By default, you cannot import objects or links into an existing database if it already contains any items of that type. That is, you cannot import any additional objects if you have previously created at least one object in the database and you cannot import any additional links if you have previously created at least one link in the database. Similarly, you can only import new attributes. Once an attribute has been defined for a database, you cannot add additional values for that attribute. This behavior can be overridden through use of the noChecks flag, described in “Importing XML data using noChecks.

Imported containers are always created at the top level (directly under the root container), regardless of where the container lived in the source database. Any nested containers within the imported container retain their relative nesting, however. For example, if you exported the /1d-clusters/samples container, which includes nested containers /1d-clusters/samples/0 and /1d-clusters/samples/1, and later imported that container into another database, the destination database ends up with the containers /samples/0 and /samples/1 without the parent 1d-clusters container, regardless of whether the destination database already includes a 1d-clusters container. (The container hierarchy notation used in this paragraph is explained in “Exporting Data to XML”.)

[Caution]

When importing attributes and containers, you are responsible for ensuring that object, link, subgraph, and container identifiers match those in the existing database. Proximity makes no checks to ensure that attributes are assigned to items that are actually present in the database. Errors in identifiers may result in inaccurate data being stored in the database.

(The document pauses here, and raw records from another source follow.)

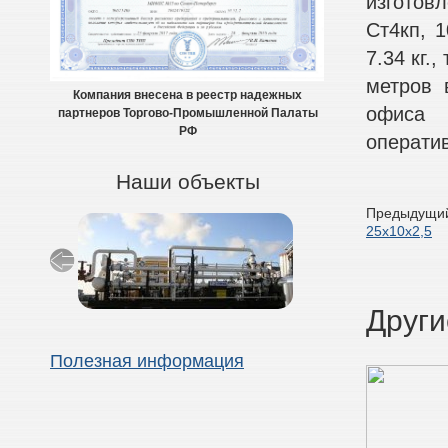
изготов
Ст4кп, 1
7.34 кг.
метров 
Компания внесена в реестр надежных
офиса 
партнеров Торгово-Промышленной Палаты
РФ
оператив
Наши объекты
Предыдущий
25х10х2,5
Други
Полезная информация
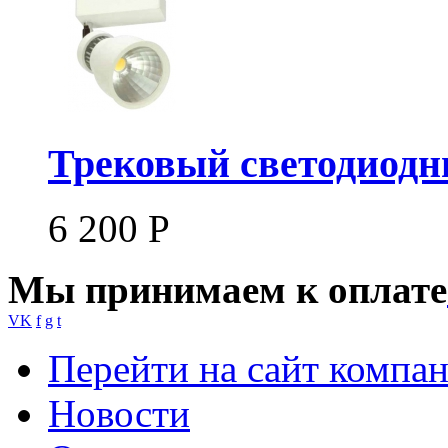
Трековый светодиодны
6 200
Р
Мы принимаем к оплате
VK
f
g
t
Перейти на сайт компа
Новости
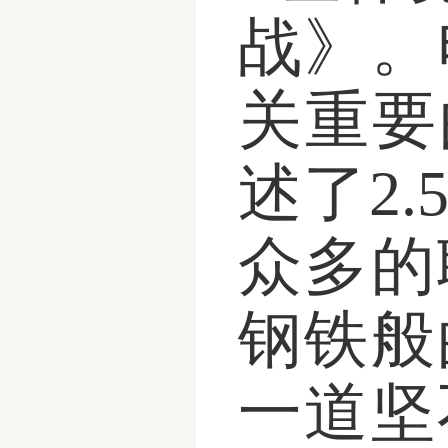
战》。
关重要
述了2
众多的
钢铁般
一道坚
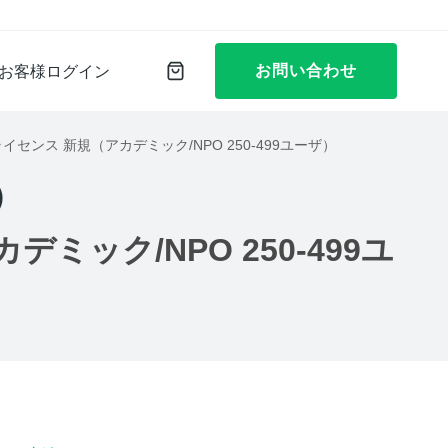
お問い合わせ
お客様ログイン
同時接続ライセンス 新規（アカデミック/NPO 250-499ユーザ）
）
カデミック/NPO 250-499ユ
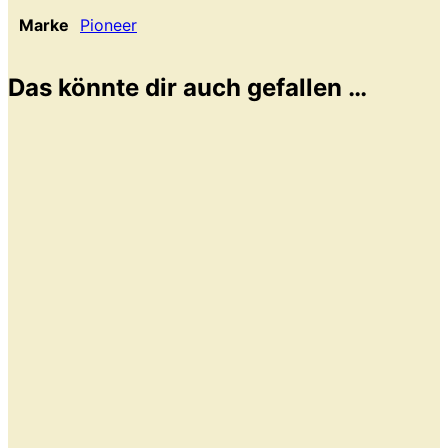
Marke
Pioneer
Das könnte dir auch gefallen …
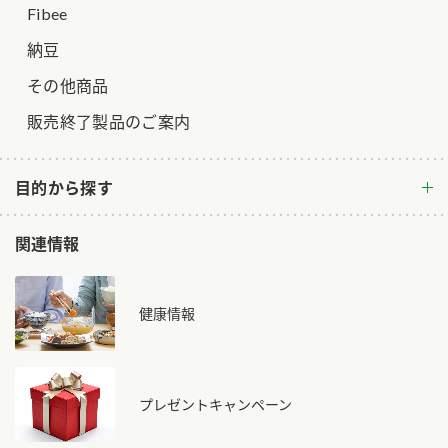
Fibee
納豆
その他商品
販売終了製品のご案内
目的から探す
関連情報
健康情報
プレゼントキャンペーン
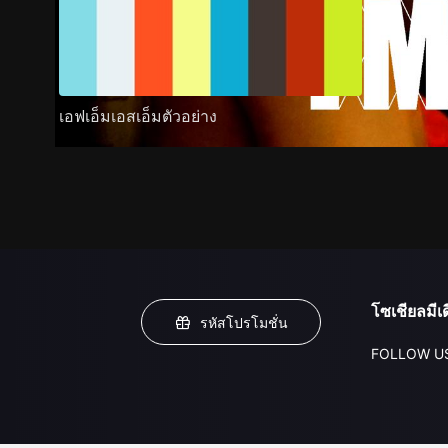
เอฟเอ็มเอสเอ็มตัวอย่าง
โซเชียลมีเด
รหัสโปรโมชั่น
FOLLOW U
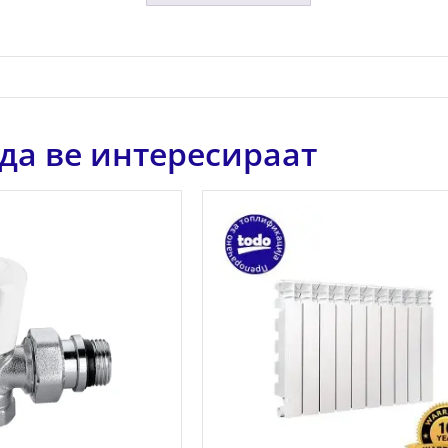
да ве интересираат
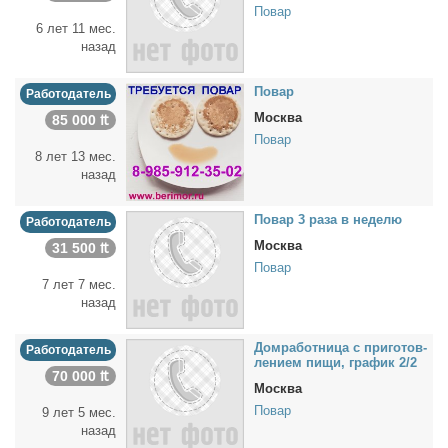
Повар
6 лет 11 мес.
назад
По­вар
Работодатель
Москва
85 000 ₶
Повар
8 лет 13 мес.
назад
По­вар 3 ра­за в неде­лю
Работодатель
Москва
31 500 ₶
Повар
7 лет 7 мес.
назад
Дом­ра­бот­ни­ца с при­го­тов­
Работодатель
ле­ни­ем пи­щи, гра­фик 2/2
70 000 ₶
Москва
Повар
9 лет 5 мес.
назад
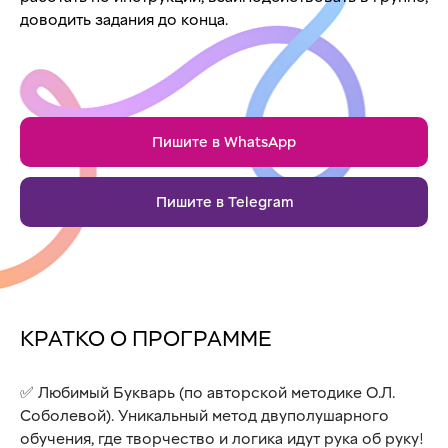
доводить задания до конца.
Пишите в WhatsApp
Пишите в Telegram
КРАТКО О ПРОГРАММЕ
✅️ Любимый Букварь (по авторской методике О.Л.
Соболевой). Уникальный метод двуполушарного
обучения, где творчество и логика идут рука об руку!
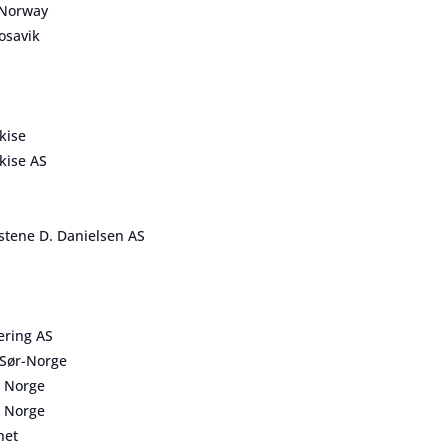
 Norway
osavik
n
kise
kise AS
stene D. Danielsen AS
ering AS
Sør-Norge
 Norge
 Norge
het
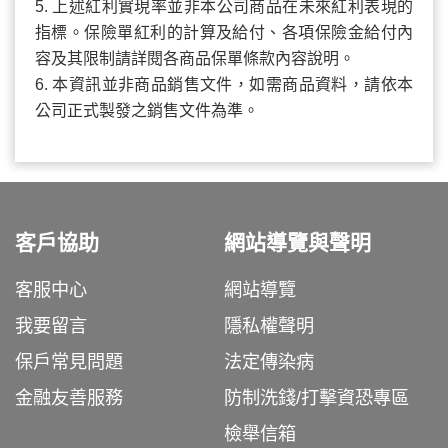
5. 上述
紅利實現率
並非本公司商品在未來紅利表現的
指標。保險單紅利的計算及給付、各項保險金給付內
容及其限制請詳閱各商品保單條款內容說明。
6. 本資訊並非商品銷售文件，如需商品資料，請依本
公司正式製發之銷售文件為準。
客戶協助
網站導覽與聲明
客服中心
網站導覽
我要留言
隱私權聲明
保戶常見問題
法定傳染病
金融友善服務
防制洗錢/打擊資恐專區
檢舉信箱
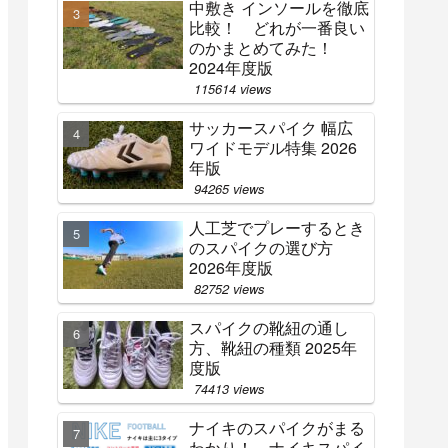
中敷き インソールを徹底
比較！ どれが一番良い
のかまとめてみた！
2024年度版
115614 views
サッカースパイク 幅広
ワイドモデル特集 2026
年版
94265 views
人工芝でプレーするとき
のスパイクの選び方
2026年度版
82752 views
スパイクの靴紐の通し
方、靴紐の種類 2025年
度版
74413 views
ナイキのスパイクがまる
わかり！ ナイキスパイ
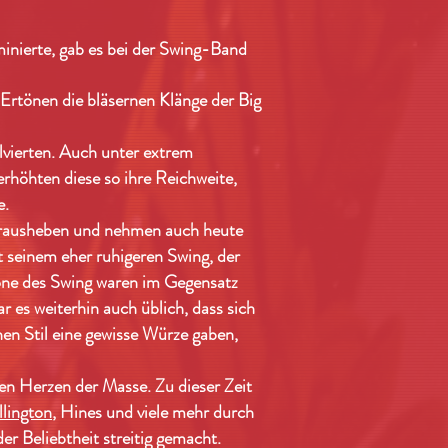
inierte, gab es bei der Swing-Band
 Ertönen die bläsernen Klänge der Big
olvierten. Auch unter extrem
rhöhten diese so ihre Reichweite,
e.
rausheben und nehmen auch heute
 seinem eher ruhigeren Swing, der
Töne des Swing waren im Gegensatz
r es weiterhin auch üblich, dass sich
hen Stil eine gewisse Würze gaben,
len Herzen der Masse. Zu dieser Zeit
lington
, Hines und viele mehr durch
r Beliebtheit streitig gemacht.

The following exercise walks through the process of importing a new attribute, url_hierarchy3, and its values into the existing ProxWebKB database. This attribute stores the third directory in the path after the domain name, extracted from the object’s URL. We can import this attribute into an existing database because the ProxWebKB database created in Exercise 3.1 does not include any values for the url_hierarchy3 attribute.

Exercise 3.2. Importing attribute values using XML:

Before beginning, make sure that you are serving the ProxWebKB database (created in Exercise 3.1) using Mserver. You must have completed Exercise 3.1 before running the current exercise. Data files must be on the same machine as that serving the database.

  1. Uncompress the file containing the url_hierarchy3 attribute values.

    > cd $PROX_HOME/doc/user/tutorial/examples
    > gunzip url_hierarchy3_attr.xml.gz
    
  2. Change to the $PROX_HOME directory.

  3. Import the url_hierarchy3 attribute data. (Substitute the appropriate port number if you are using a different port.)

    > bin/import-xml.sh localhost:30000 \
      $PROX_HOME/doc/user/tutorial/examples/url_hierarchy3_attr.xml
    

    When the import process is finished, Proximity reports on the number of database entities created.

    INFO  app.ImportXMLApp: * done importing; counts:
       0 objects, 0 links, 1 attributes, 868 attribute values,
       0 containers, 0 subgraph items
    

    Because many URLs do not include three levels of directories after the domain name, only 868 out of 4135 objects have a value for this attribute.